This chapter examines implications for social interaction processes in health contexts. First, we begin with a description of relationship-centered healthcare and the underlying assumptions of recognizing the provider-patient interaction as a relationship, but a distinct type of relationship with an inherent focus in accurate diagnosis and negotiating next steps in treatment. An inherently important and defining aspect of the healthcare interaction is the potential to shape bottom-line impact. By “bottom-line impact” we mean outcomes of relevance to people in their everyday lives and to health care providers. Thus, the second section of this chapter adduces evidence for communication processes as predictors of outcomes including satisfaction, adherence, quality of life/health consequences, and medical malpractice. Next, we define and describe the theoretical attributes that shape the ways social interaction processes function in particular ways in illness contexts. Finally, we examine the interconnections between other close relationships and illustrate theoretical and applied implications of the ways health and illness considerations shape social roles and relationships. Overall, the chapter helps explain how and why social interaction processes in health contexts differ from other interpersonal processes.

2 Relationship-centered healthcare and the underlying assumptions

Many of the principles of the physician-patient relationship are analogous to those of personal relationships. In choosing a physician, individuals seek someone with whom they are compatible in beliefs and values, who can best satisfy their medical, emotional, and physical needs, and who shares in decision-making. Like personal relationships, some relationships with physicians succeed over the long term, but others flounder, continue with low commitment or satisfaction, or break off. In medicine, the concept of relationship-centered care is based on a philosophy of shared power and mutual interaction between health providers (usually physicians) and patients as central to the delivery of healthcare (Beach et al. 2006). Relationship-centered care recognizes that clinician-patient relationships are central to diagnosis and healthcare delivery and stresses partnership, attention to relational processes, shared decision-making, and self-awareness (Suchman 2006). The underpinnings of relationship-centered care focus on the moment-to-moment relational processes, the value of difference and diversity, and the importance of authentic and responsive participation (Suchman 2006). The principles of relationship-centered care include recognizing the personhood of the participants, acknowledging that affect and emotion are important components of these relationships, considering healthcare relationships within the context of reciprocal influence, and placing moral value on the formation and maintenance of genuine relationships in healthcare (Beach et al. 2006).

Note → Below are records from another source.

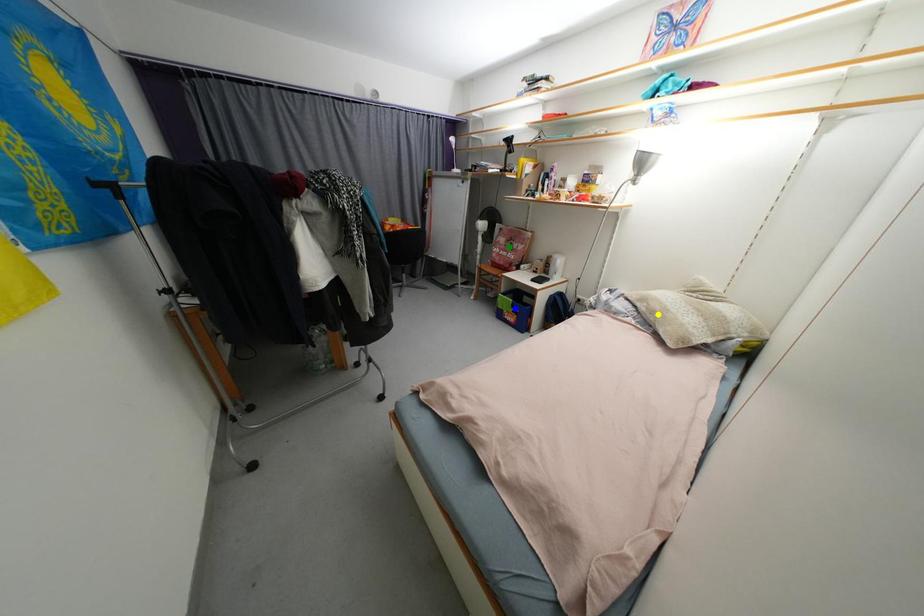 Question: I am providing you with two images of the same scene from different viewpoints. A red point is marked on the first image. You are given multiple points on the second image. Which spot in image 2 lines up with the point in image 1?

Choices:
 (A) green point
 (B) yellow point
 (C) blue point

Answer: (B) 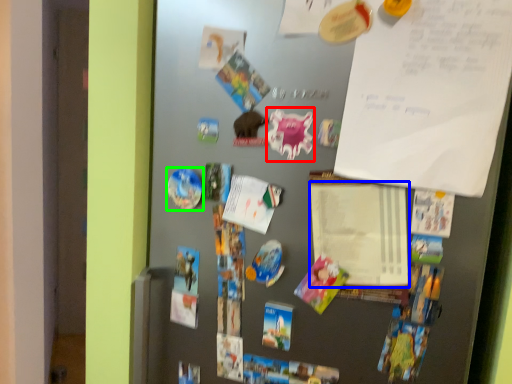 Question: Based on their relative distances, which object is nearer to art (highlighted by a red box)? Choose from notepad (highlighted by a blue box) and art (highlighted by a green box).

Choices:
 (A) notepad
 (B) art

Answer: (A) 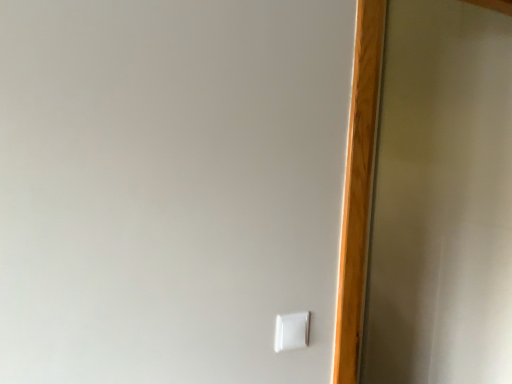 Question: Considering their positions, is white plastic light switch at lower right located in front of or behind transparent glass screen door at right?

Choices:
 (A) behind
 (B) front

Answer: (B)

Question: Considering the positions of point (300, 324) and point (429, 190), is point (300, 324) closer or farther from the camera than point (429, 190)?

Choices:
 (A) farther
 (B) closer

Answer: (B)

Question: From a real-world perspective, is white plastic light switch at lower right physically located above or below transparent glass screen door at right?

Choices:
 (A) below
 (B) above

Answer: (A)

Question: In terms of width, does transparent glass screen door at right look wider or thinner when compared to white plastic light switch at lower right?

Choices:
 (A) thin
 (B) wide

Answer: (B)

Question: From a real-world perspective, is transparent glass screen door at right above or below white plastic light switch at lower right?

Choices:
 (A) below
 (B) above

Answer: (B)

Question: Which is correct: transparent glass screen door at right is inside white plastic light switch at lower right, or outside of it?

Choices:
 (A) outside
 (B) inside

Answer: (A)

Question: Considering the positions of transparent glass screen door at right and white plastic light switch at lower right in the image, is transparent glass screen door at right taller or shorter than white plastic light switch at lower right?

Choices:
 (A) short
 (B) tall

Answer: (B) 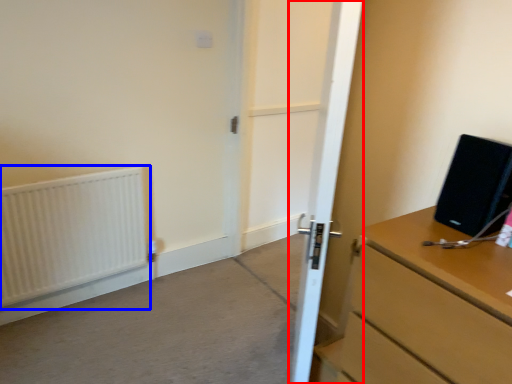 Question: Which point is further to the camera, door (highlighted by a red box) or radiator (highlighted by a blue box)?

Choices:
 (A) door
 (B) radiator

Answer: (B) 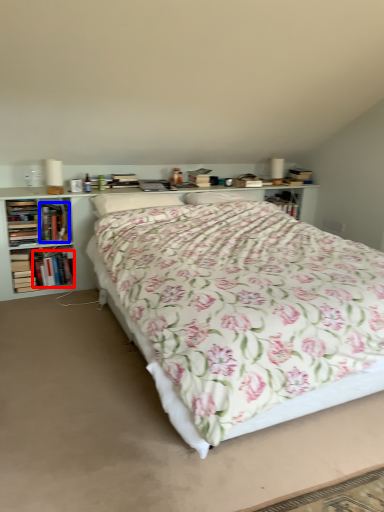 Question: Which object appears farthest to the camera in this image, book (highlighted by a red box) or book (highlighted by a blue box)?

Choices:
 (A) book
 (B) book

Answer: (A)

Relationship-centered healthcare developed historically alongside the biopsychosocial model of healthcare, where the diagnosis and treatment of illness includes the patient’s subjective experience as inherently important. This purview stands in contrast to the biomedical model that historically dominated medical education and mainstream medical practice. The core assumption of the biopsy-chosocial model is that responding to patients’ suffering requires giving patients a sense of being truly understood in their psychological and social dimensions in addition to a biological explanation for symptoms (Engel 1977). Thus, physicians are active participants in the unfolding of interactions and relationships with patients rather than being detached gatherers of biomedical information. Similarly, Michael Balint’s use of the term “patient-centered medicine” includes the need to respond to the patient as a whole person with unique human attributes in considering diagnosis (Balint 1969). Later, patient-centered care was defined to include both physicians’ and patients’ agendas, finding and exploring common ground, and integrating both the disease and illness experience (Brown et al. 1986; Stewart 2001).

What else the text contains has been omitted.